What this task involves — Begin at the line containing "з’являється можливість безготівкової" and give again every line to the end of the records, exactly, without the pictures.

(Extracted page text data)
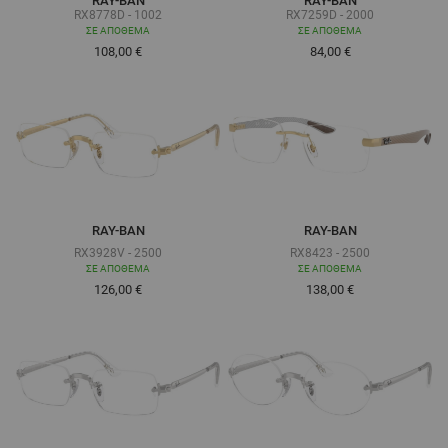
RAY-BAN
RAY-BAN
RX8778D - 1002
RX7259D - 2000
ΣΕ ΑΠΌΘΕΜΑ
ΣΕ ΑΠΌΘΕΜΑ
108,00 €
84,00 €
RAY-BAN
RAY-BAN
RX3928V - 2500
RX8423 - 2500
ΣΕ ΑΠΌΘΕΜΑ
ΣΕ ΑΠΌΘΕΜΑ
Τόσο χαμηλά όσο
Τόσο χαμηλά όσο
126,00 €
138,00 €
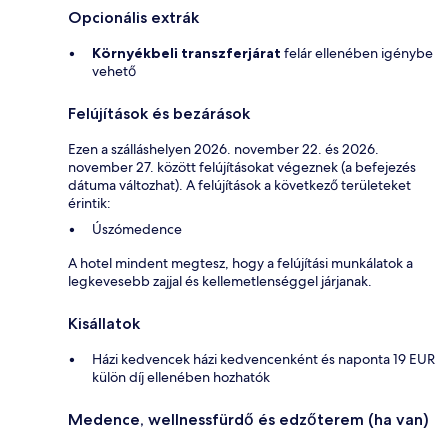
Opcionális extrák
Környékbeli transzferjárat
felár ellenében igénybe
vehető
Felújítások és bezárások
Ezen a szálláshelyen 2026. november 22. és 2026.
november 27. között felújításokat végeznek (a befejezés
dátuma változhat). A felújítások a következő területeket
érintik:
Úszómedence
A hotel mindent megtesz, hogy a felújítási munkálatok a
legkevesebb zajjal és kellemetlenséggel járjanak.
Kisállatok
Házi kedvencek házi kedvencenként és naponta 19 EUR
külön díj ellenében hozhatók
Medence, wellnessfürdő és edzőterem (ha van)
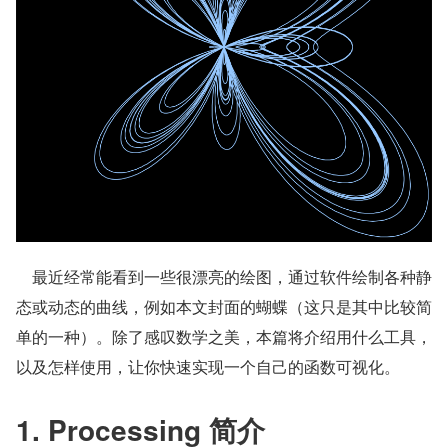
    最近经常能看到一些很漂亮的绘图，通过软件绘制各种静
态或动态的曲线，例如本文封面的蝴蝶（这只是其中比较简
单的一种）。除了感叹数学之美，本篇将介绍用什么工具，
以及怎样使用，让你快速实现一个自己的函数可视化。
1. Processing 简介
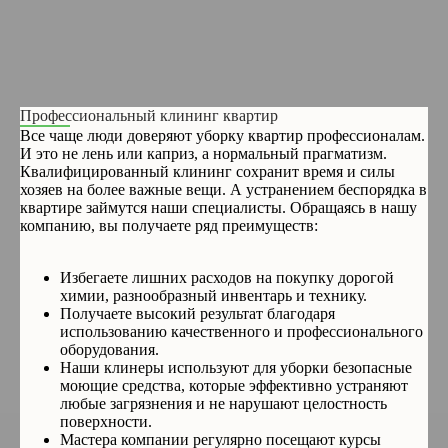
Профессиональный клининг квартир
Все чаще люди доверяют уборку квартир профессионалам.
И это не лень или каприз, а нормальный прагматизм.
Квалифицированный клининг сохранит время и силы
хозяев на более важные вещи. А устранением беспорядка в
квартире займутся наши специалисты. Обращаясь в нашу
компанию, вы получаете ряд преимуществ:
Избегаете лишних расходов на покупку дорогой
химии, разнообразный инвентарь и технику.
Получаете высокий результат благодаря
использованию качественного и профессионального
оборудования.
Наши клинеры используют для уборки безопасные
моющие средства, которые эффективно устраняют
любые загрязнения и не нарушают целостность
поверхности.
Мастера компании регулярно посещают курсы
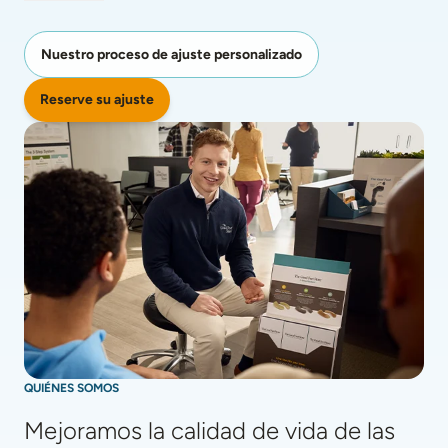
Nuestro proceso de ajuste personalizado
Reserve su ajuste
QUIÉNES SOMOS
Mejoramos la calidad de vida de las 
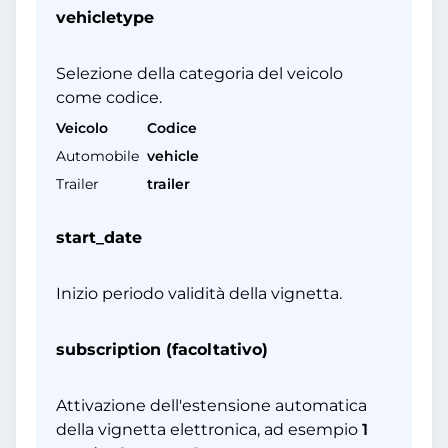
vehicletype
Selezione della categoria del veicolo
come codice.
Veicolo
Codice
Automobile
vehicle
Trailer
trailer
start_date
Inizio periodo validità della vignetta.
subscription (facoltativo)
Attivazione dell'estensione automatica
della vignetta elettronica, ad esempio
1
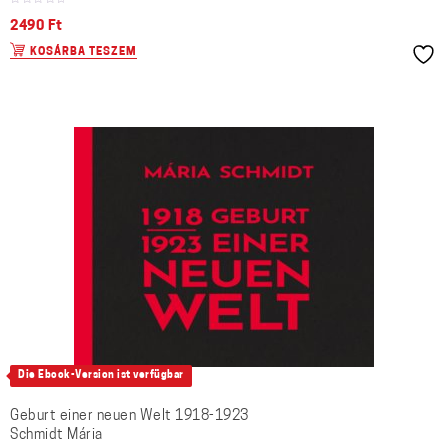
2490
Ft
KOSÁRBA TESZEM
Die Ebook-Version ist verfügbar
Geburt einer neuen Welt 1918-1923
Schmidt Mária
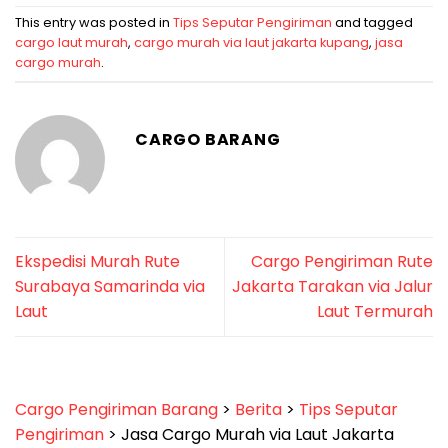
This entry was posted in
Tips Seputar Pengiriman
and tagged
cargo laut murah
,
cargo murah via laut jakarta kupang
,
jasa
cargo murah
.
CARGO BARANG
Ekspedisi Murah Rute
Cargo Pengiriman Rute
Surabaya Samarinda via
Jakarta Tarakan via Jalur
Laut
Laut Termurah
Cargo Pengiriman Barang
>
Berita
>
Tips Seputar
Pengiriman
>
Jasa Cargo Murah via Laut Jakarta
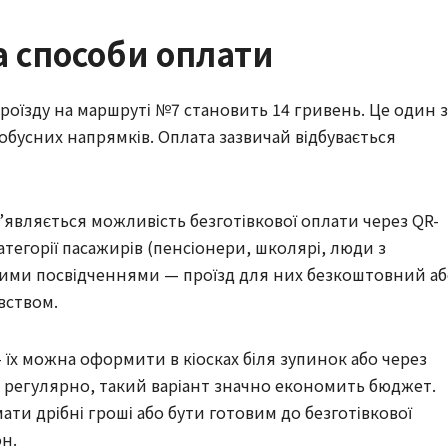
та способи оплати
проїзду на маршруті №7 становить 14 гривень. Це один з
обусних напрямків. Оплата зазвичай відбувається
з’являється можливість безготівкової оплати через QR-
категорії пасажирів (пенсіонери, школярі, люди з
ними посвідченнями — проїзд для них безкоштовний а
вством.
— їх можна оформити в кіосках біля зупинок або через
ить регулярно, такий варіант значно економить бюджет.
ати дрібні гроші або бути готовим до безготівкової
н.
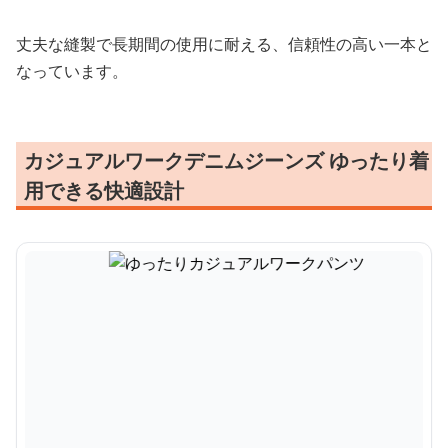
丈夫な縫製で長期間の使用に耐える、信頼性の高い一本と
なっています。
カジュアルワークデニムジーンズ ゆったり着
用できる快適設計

Solution to this problem —
з’являється можливість безготівкової оплати через QR-
категорії пасажирів (пенсіонери, школярі, люди з
ними посвідченнями — проїзд для них безкоштовний а
вством.
— їх можна оформити в кіосках біля зупинок або через
ить регулярно, такий варіант значно економить бюджет.
ати дрібні гроші або бути готовим до безготівкової
н.
丈夫な縫製で長期間の使用に耐える、信頼性の高い一本と
なっています。
カジュアルワークデニムジーンズ ゆったり着
用できる快適設計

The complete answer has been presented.